LES PIEDS DANS LE PLAT
Alors quand je me mets à lui parler vaisselle... Banzaï ! : “Je ne suis pas fabriquant de vaisselle ! Je suis potier. Il faut comprendre mon métier pour choisir des pièces chez moi. On est dans la slow poterie, une poterie zen. C’est une poterie, sans poterie, c’est la matière, le geste, le rythme. C’est pour ça qu’on est très proches des cuisiniers. Parce qu’ils sont fascinés par l’art de la coupe. Et moi, je suis dans cette démarche. Enlever et enlever encore, pour arriver à l’essentiel. Aucune virtuosité technique, mais du ressenti, la mémoire de la main, l’amélioration par la pratique en continu.” Inspiré pour par le raku -technique d’émaillage japonais utilisé pour les bols de la cérémonie du thé- son travail est avant tout une communion entre l’homme et la nature, une médiation profonde avec les énergies, celles qui poussent, portent et guident les esprits réceptifs dans une tasse, une coupelle et même une assiette, mais sûrement pas un service entier sérigraphié !!! Hug, partage et calumet de la paix ! C’est ça ?

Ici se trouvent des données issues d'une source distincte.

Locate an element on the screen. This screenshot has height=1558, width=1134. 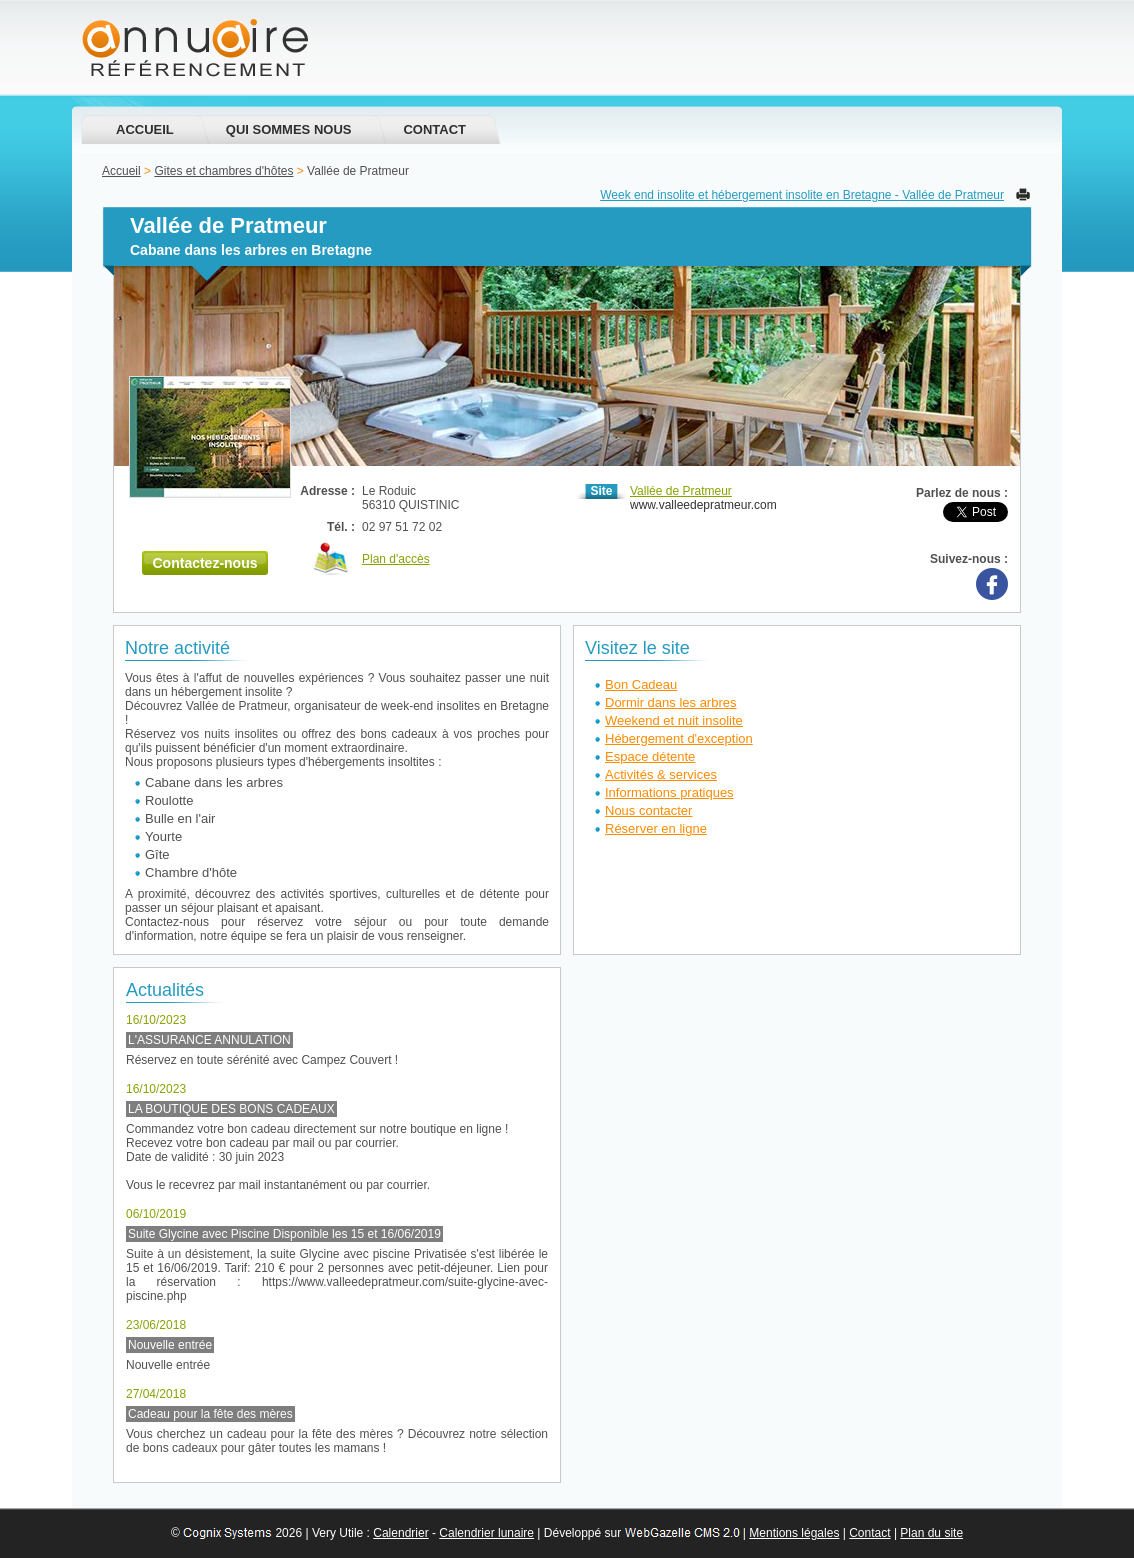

Certains passent du coq à l’âne, Jean-Pol Bozzone, lui, plutôt de la coupe au bol. Aucun rapport, me direz-vous et pourtant, jeux de mots et calembours s’entrechoquent gaiement dans son atelier de poteries zen. Entre pots, plats et coupelles, un vase tintinnabule façon carillon japonais, l’heure est aux confidences infusées.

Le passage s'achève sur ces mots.